__Dataset records__:
┌──
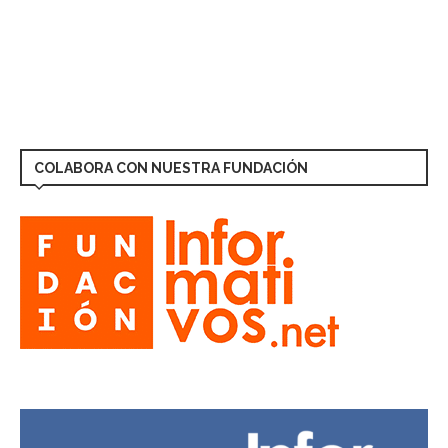
COLABORA CON NUESTRA FUNDACIÓN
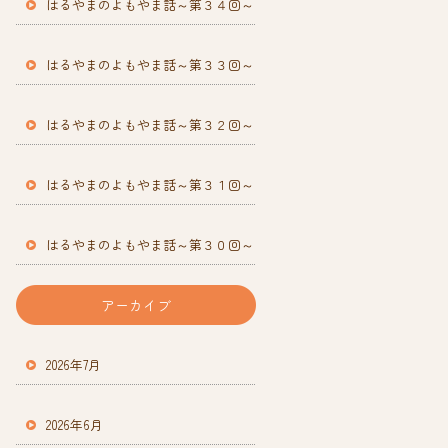
はるやまのよもやま話～第３４回～
はるやまのよもやま話～第３３回～
はるやまのよもやま話～第３２回～
はるやまのよもやま話～第３１回～
はるやまのよもやま話～第３０回～
アーカイブ
2026年7月
2026年6月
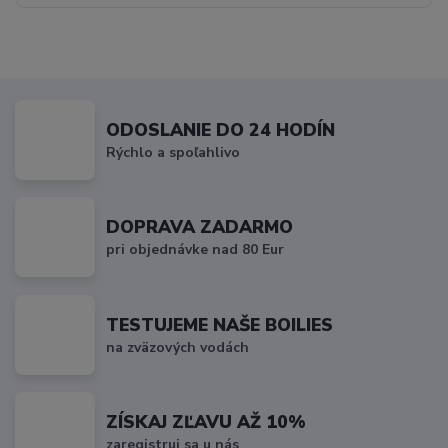
ODOSLANIE DO 24 HODÍN
Rýchlo a spoľahlivo
DOPRAVA ZADARMO
pri objednávke nad 80 Eur
TESTUJEME NAŠE BOILIES
na zväzových vodách
ZÍSKAJ ZĽAVU AŽ 10%
zaregistruj sa u nás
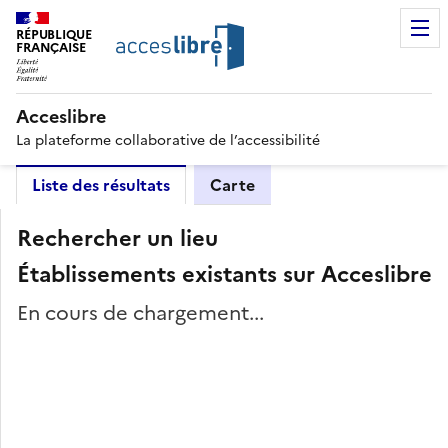
RÉPUBLIQUE
FRANÇAISE
Acceslibre
La plateforme collaborative de l’accessibilité
Liste des résultats
Carte
Rechercher un lieu
Établissements existants sur Acceslibre
En cours de chargement...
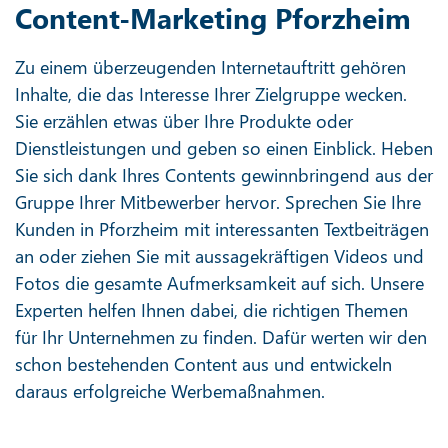
Content-Marketing Pforzheim
Zu einem überzeugenden Internetauftritt gehören
Inhalte, die das Interesse Ihrer Zielgruppe wecken.
Sie erzählen etwas über Ihre Produkte oder
Dienstleistungen und geben so einen Einblick. Heben
Sie sich dank Ihres Contents gewinnbringend aus der
Gruppe Ihrer Mitbewerber hervor. Sprechen Sie Ihre
Kunden in Pforzheim mit interessanten Textbeiträgen
an oder ziehen Sie mit aussagekräftigen Videos und
Fotos die gesamte Aufmerksamkeit auf sich. Unsere
Experten helfen Ihnen dabei, die richtigen Themen
für Ihr Unternehmen zu finden. Dafür werten wir den
schon bestehenden Content aus und entwickeln
daraus erfolgreiche Werbemaßnahmen.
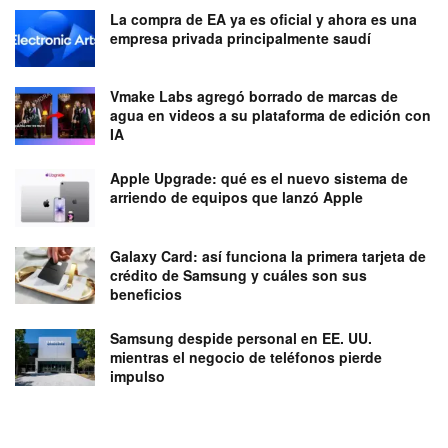
La compra de EA ya es oficial y ahora es una
empresa privada principalmente saudí
Vmake Labs agregó borrado de marcas de
agua en videos a su plataforma de edición con
IA
Apple Upgrade: qué es el nuevo sistema de
arriendo de equipos que lanzó Apple
Galaxy Card: así funciona la primera tarjeta de
crédito de Samsung y cuáles son sus
beneficios
Samsung despide personal en EE. UU.
mientras el negocio de teléfonos pierde
impulso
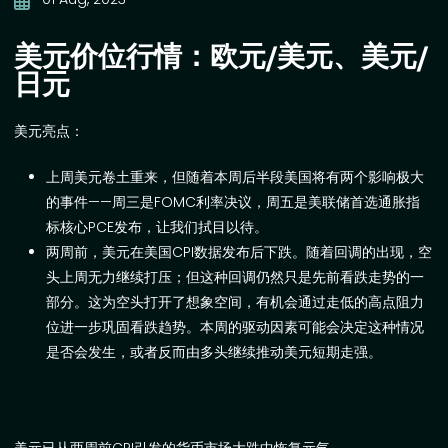
美元价位行情：欧元/美元、美元/
日元
美元亮点：
上周美元卷土重来
，
但随着本周后半段美国将有两个影响极大
的事件
——
周三是
FOMC
利率决议，周五是美联储首选通胀指
标核心
PCE
发布，让我们拭目以待。
两周前，美元在美国
CPI
数据发布后下跌。随着回调的出现，空
头上周无力继续打压；但这种回调仍然只是先前看跌走势的一
部分。这为空头打开了想象空间，有机会通过走低的高点阻力
位进一步巩固看跌趋势。本周的驱动因素可能会决定这种情况
是否会发生，或者反而由多头继续推动美元短期走强。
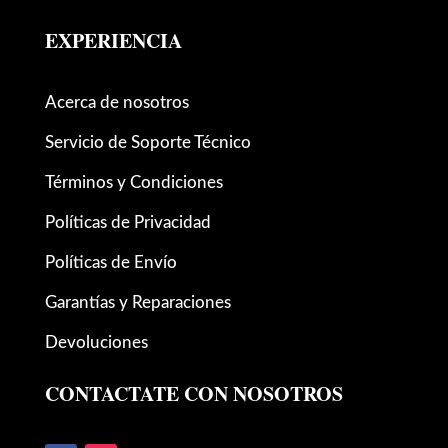
EXPERIENCIA
Acerca de nosotros
Servicio de Soporte Técnico
Términos y Condiciones
Políticas de Privacidad
Políticas de Envío
Garantías y Reparaciones
Devoluciones
CONTACTATE CON NOSOTROS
└──
__Exercise goal__: Copy, from the lines above, each one that holds "oder".

__Task answer__:
Sie erzählen etwas über Ihre Produkte oder
an oder ziehen Sie mit aussagekräftigen Videos und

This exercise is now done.